Baghdad is the capital of Iraq and the center of Baghdad governorate. Its population is (7,216,040) inhabitants, according to the latest statistics in 2011, making it the largest city in Iraq and the second largest city in the Arab world after Cairo, the second largest city in West Asia after Tehran, capital of Iran, as well as it is considered as the economic and administrative center is in the State. I is built by the Abbasid Caliph Al-Mansur in 762 a.d. 764 A.D. in the sixth decade of the eighth century where it became the Abbasid capital of Baghdad. It was one of the most important scientific centers on its diversity in the world and a forum for scientists and scholars for many centuries.

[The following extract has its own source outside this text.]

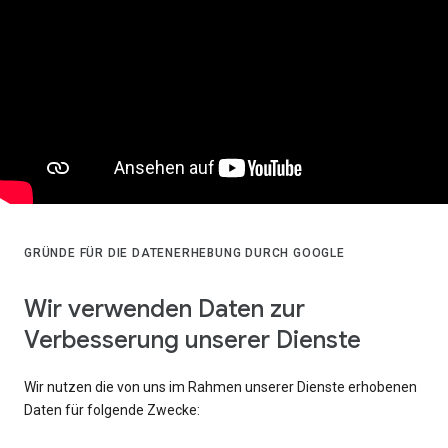
GRÜNDE FÜR DIE DATENERHEBUNG DURCH GOOGLE
Wir verwenden Daten zur
Verbesserung unserer Dienste
Wir nutzen die von uns im Rahmen unserer Dienste erhobenen
Daten für folgende Zwecke:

The significance of its site was a result of  water availability and decreasing flooding which in turn led to the expansion of the city and increase its influence along with easy contact across the Tigris by bridges. Several names were attached to the ancient city of Baghdad as Circular city, Zoraa, Dar Al-Salaam. Tigris traverses it and divides it into two parts: Karkh (western part) and Resafa (eastern part). Baghdad witnessed many foreign invasions and internal fluctuations over the past centuries, Mongols, Safavids, Ottomans and the British invaded it and it suffered terribly during the occupation, but the latest of which was the American invasion in 2003. Baghdad became known for long by its writers, poets and artists, where the cultural mobility is emerging as one of the most influential Arab capitals of culture and arts.

 

Etymology 

 

Abu Jaafar Al-Mansour built his new capital on the site of the village was known as Baghdad since the days of Hammurabi and he named it (city of peace), but that people were often called it the city of Al Mansour. ‘BEGDADA” was named dating back to the 18th century BC, the time of King Hammurabi and “Baghdad” was found in another tablet dating back to the years 1316 1341 BC. In another tablet dating back to the 12th century BC it was named “Begdado”, also in a document dating back to the year 728 BC during the rule of the Assyrian king “Teglat fla Ser” III (745 727 BC) it was named “Begdado”. Abou El Fadl Bediuzzaman Hamadani (968)-(1007) cited the name of Baghdad in two of his twenty-five Maqamas. The name “Baghdad” in ancient Babylon folks language is consisted of two parts, the first means “orchard” while the second part means “beloved”, so the meaning of Baghdad becomes “the beloved orchard”.